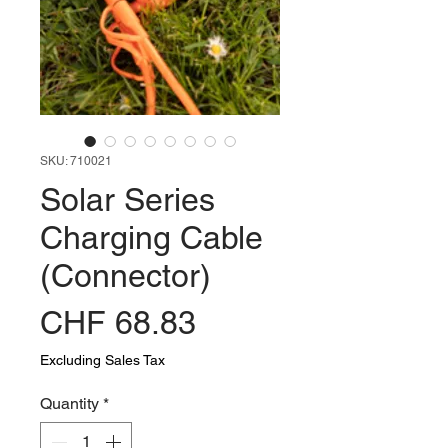
SKU: 710021
Solar Series
Charging Cable
(Connector)
Price
CHF 68.83
Excluding Sales Tax
Quantity
*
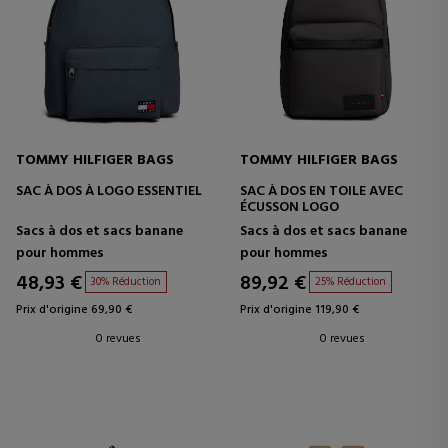
TOMMY HILFIGER BAGS
TOMMY HILFIGER BAGS
SAC À DOS À LOGO ESSENTIEL
SAC À DOS EN TOILE AVEC
ÉCUSSON LOGO
Sacs à dos et sacs banane
Sacs à dos et sacs banane
pour hommes
pour hommes
48,93 €
89,92 €
30% Réduction
25% Réduction
Prix d'origine 69,90 €
Prix d'origine 119,90 €
0 revues
0 revues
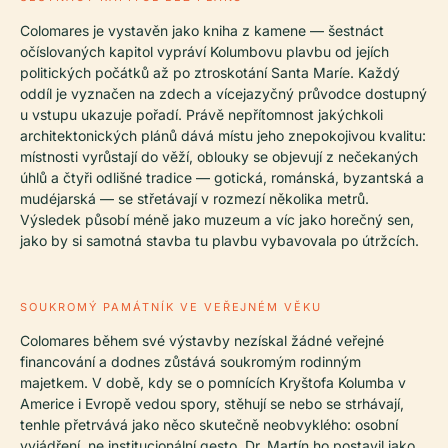
Colomares je vystavěn jako kniha z kamene — šestnáct
očíslovaných kapitol vypráví Kolumbovu plavbu od jejích
politických počátků až po ztroskotání Santa Maríe. Každý
oddíl je vyznačen na zdech a vícejazyčný průvodce dostupný
u vstupu ukazuje pořadí. Právě nepřítomnost jakýchkoli
architektonických plánů dává místu jeho znepokojivou kvalitu:
místnosti vyrůstají do věží, oblouky se objevují z nečekaných
úhlů a čtyři odlišné tradice — gotická, románská, byzantská a
mudéjarská — se střetávají v rozmezí několika metrů.
Výsledek působí méně jako muzeum a víc jako horečný sen,
jako by si samotná stavba tu plavbu vybavovala po útržcích.
SOUKROMÝ PAMÁTNÍK VE VEŘEJNÉM VĚKU
Colomares během své výstavby nezískal žádné veřejné
financování a dodnes zůstává soukromým rodinným
majetkem. V době, kdy se o pomnících Kryštofa Kolumba v
Americe i Evropě vedou spory, stěhují se nebo se strhávají,
tenhle přetrvává jako něco skutečně neobvyklého: osobní
vyjádření, ne institucionální gesto. Dr. Martín ho postavil jako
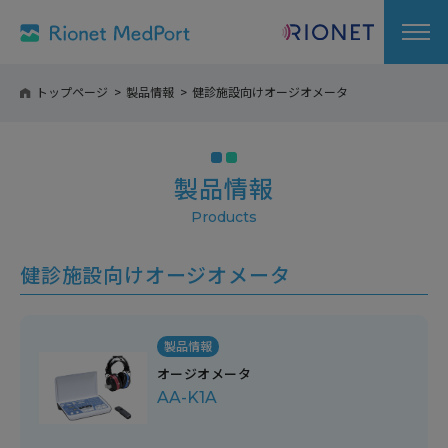
トップページ
製品情報
健診施設向けオージオメータ
製品情報
健診施設向けオージオメータ
製品情報
オージオメータ
AA-K1A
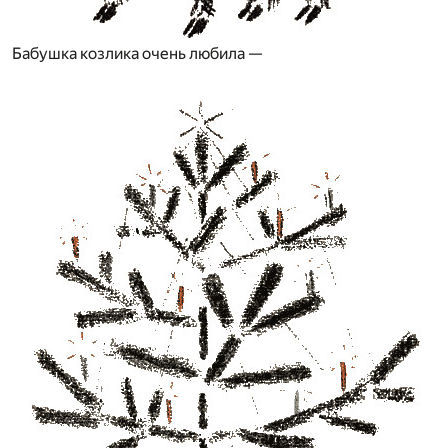
Бабушка козлика очень любила —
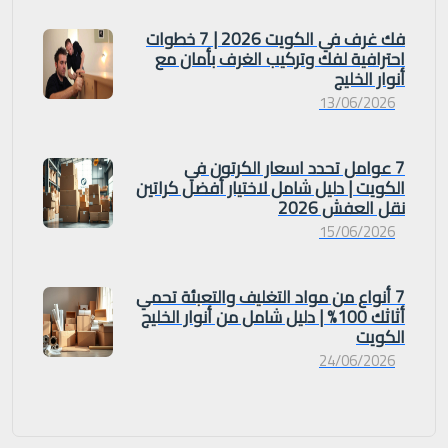
فك غرف في الكويت 2026 | 7 خطوات
احترافية لفك وتركيب الغرف بأمان مع
أنوار الخليج
13/06/2026
7 عوامل تحدد اسعار الكرتون في
الكويت | دليل شامل لاختيار أفضل كراتين
نقل العفش 2026
15/06/2026
7 أنواع من مواد التغليف والتعبئة تحمي
أثاثك 100% | دليل شامل من أنوار الخليج
الكويت
24/06/2026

• Your objective: Without the images, write out all of the records exactly.

• Expected answer:
SKU: 710021
Solar Series
Charging Cable
(Connector)
Price
CHF 68.83
Excluding Sales Tax
Quantity
*
TOMMY HILFIGER BAGS
TOMMY HILFIGER BAGS
SAC À DOS À LOGO ESSENTIEL
SAC À DOS EN TOILE AVEC
ÉCUSSON LOGO
Sacs à dos et sacs banane
Sacs à dos et sacs banane
pour hommes
pour hommes
48,93 €
89,92 €
30% Réduction
25% Réduction
Prix d'origine 69,90 €
Prix d'origine 119,90 €
0 revues
0 revues
Colomares je vystavěn jako kniha z kamene — šestnáct
očíslovaných kapitol vypráví Kolumbovu plavbu od jejích
politických počátků až po ztroskotání Santa Maríe. Každý
oddíl je vyznačen na zdech a vícejazyčný průvodce dostupný
u vstupu ukazuje pořadí. Právě nepřítomnost jakýchkoli
architektonických plánů dává místu jeho znepokojivou kvalitu:
místnosti vyrůstají do věží, oblouky se objevují z nečekaných
úhlů a čtyři odlišné tradice — gotická, románská, byzantská a
mudéjarská — se střetávají v rozmezí několika metrů.
Výsledek působí méně jako muzeum a víc jako horečný sen,
jako by si samotná stavba tu plavbu vybavovala po útržcích.
SOUKROMÝ PAMÁTNÍK VE VEŘEJNÉM VĚKU
Colomares během své výstavby nezískal žádné veřejné
financování a dodnes zůstává soukromým rodinným
majetkem. V době, kdy se o pomnících Kryštofa Kolumba v
Americe i Evropě vedou spory, stěhují se nebo se strhávají,
tenhle přetrvává jako něco skutečně neobvyklého: osobní
vyjádření, ne institucionální gesto. Dr. Martín ho postavil jako
トップページ
製品情報
健診施設向けオージオメータ
製品情報
健診施設向けオージオメータ
製品情報
オージオメータ
AA-K1A
Бабушка козлика очень любила —
فك غرف في الكويت 2026 | 7 خطوات
احترافية لفك وتركيب الغرف بأمان مع
أنوار الخليج
13/06/2026
7 عوامل تحدد اسعار الكرتون في
الكويت | دليل شامل لاختيار أفضل كراتين
نقل العفش 2026
15/06/2026
7 أنواع من مواد التغليف والتعبئة تحمي
أثاثك 100% | دليل شامل من أنوار الخليج
الكويت
24/06/2026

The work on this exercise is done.